What’s more, it was an idea about how to show the uncertainty in data.
More accurately, it was an idea about how to bring uncertainty to life so that we see its full extent and implications.
And I thought: this is brilliant; some people will hate it.
What I think Oli had done was to find a way of making statistical doubt more visible. This is no small trick. In doing so, he might have helped us see the world differently. But there’s also little doubt that it makes life less comfortable.
The nub of the problem he has been trying to overcome is, in a word, pictures.
I agree, that doesn’t sound like a problem. In fact, pictures are often the answer to the problem of how to interpret data. They can crystalize ideas and make vagueness vivid. Turned into pictures, numbers escape the fog of evidence for the blue sky of clarity. We take in so much more from a picture than from columns of data, we spot patterns, faster, we remember the picture, it can even be beautiful.
As with a character in film compared with a character in a novel, the wry smile and the twinkle in the eye is given settled form. For some of us, it’s hard to stop thinking that James Bond is Sean Connery.
‘So?’ you say. ‘What’s wrong with that? Isn’t this exactly what visualisation strives to do.’ Well, sometimes there’s nothing wrong at all. Sometimes it’s fab.
And sometimes it’s fantasy. Especially when the ideas themselves ooze doubt, when vagueness and uncertainty might be half the point, when the numbers are more mush than concrete.
I’m a huge fan of visualisation. Who isn’t? But uncertainty is visualisation’s portrait in the attic: a dodgy secret, an orthogonal truth, in keeping with the human tendency to avoid it.
How to say that the line is most likely here, doing this, but could be way over there doing that? This has never, in my view, been satisfactorily sorted. The understandable tendency of a lot of data-viz is to ignore it.
On those occasions uncertainty is acknowledged, a standard approach is the error bar. Here’s an example from Oli’s discussion of the problem:
‘The margin of error’ he says ‘reflects the 95% confidence interval for the estimate, which means there is a 95% chance that the actual value is within the range shown by the error bar and a 5% chance that it is outside this range. The size of the error bar is determined by the size of the sample on which the estimate is based.’
But as Oli points out, the error bars simply follow the trend.
They move up and down in a neat little dance either side of the central estimate, and our eyes follow, as if all estimates dance in the same direction. In fact, the true value might lie at any point along those error bars, or beyond, though with diminishing probability. That is, the true value could be at the top of one error bar and the bottom of the next. So this visualisation – improvement though it is on a plain bar chart – arguably obscures the potential movement.

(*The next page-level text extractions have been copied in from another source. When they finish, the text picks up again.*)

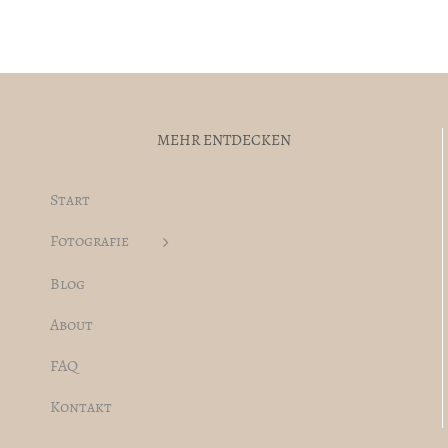
MEHR ENTDECKEN
Start
Fotografie
Blog
About
FAQ
Kontakt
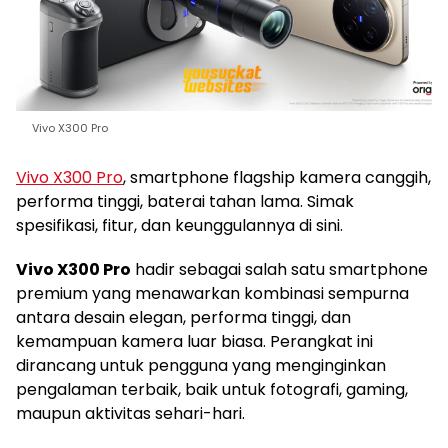
Vivo X300 Pro
Vivo X300 Pro
, smartphone flagship kamera canggih,
performa tinggi, baterai tahan lama. Simak
spesifikasi, fitur, dan keunggulannya di sini.
Vivo X300 Pro
hadir sebagai salah satu smartphone
premium yang menawarkan kombinasi sempurna
antara desain elegan, performa tinggi, dan
kemampuan kamera luar biasa. Perangkat ini
dirancang untuk pengguna yang menginginkan
pengalaman terbaik, baik untuk fotografi, gaming,
maupun aktivitas sehari-hari.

Another example is the Bank of England’s fan charts for GDP, which apply both to future estimates and, more to the point here, to GDP in the past, about which we also remain uncertain. These fan charts show a range of estimates of the true value, in bands of probability.
They’re good. I like them. But they have exactly the same problem. All estimates echo the central line and visually reinforce our impression of the trend. Not the idea at all.
What we tend to ‘see’ in this chart, I think, is a rise and then a fall in the rate of growth in the past few years that might have happened higher or lower than the central estimate, but was basically in lockstep with it. And people draw all sorts of conclusions from that supposed trend about the conduct of economic policy.
But is it true? Because what could have happened is that the rate of GDP growth rose continually since 2009, as it swung from the bottom to the top of the Bank’s range of estimates. Rather than an economy that skirted double or even triple-dip recession, maybe we had an economy going from strength to strength for more than three years. Or maybe it was the other way round and we recovered spectacularly in late 2009 and then slammed into reverse and another shallow but protracted recession.
You’ll find little economic comment to this effect, and it’s not the Bank’s nor the ONS’s best guess, but it is perfectly within what the Bank thinks are reasonable bounds of uncertainty. Maybe one reason this discussion doesn’t happen, and the doubts tend to be smothered in the rush to an appalled/euphoric (delete as applicable) reaction, is because we don’t have the right way of showing their extent.
And fan charts like these are a relatively recent innovation. Before them, the lines were even more concrete.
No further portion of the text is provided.